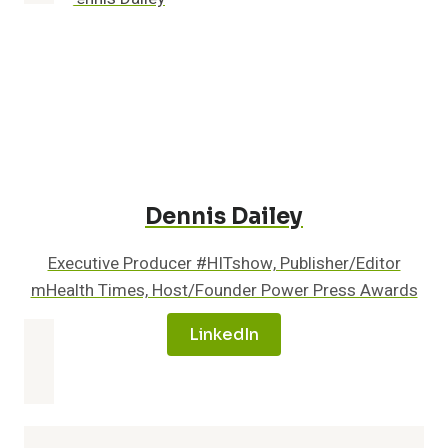
Dennis Dailey
Executive Producer #HITshow, Publisher/Editor
mHealth Times, Host/Founder Power Press Awards
LinkedIn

## Work order
Restate the data word for word, minus any images.

## Your solution
Dennis Dailey
Executive Producer #HITshow, Publisher/Editor
mHealth Times, Host/Founder Power Press Awards
LinkedIn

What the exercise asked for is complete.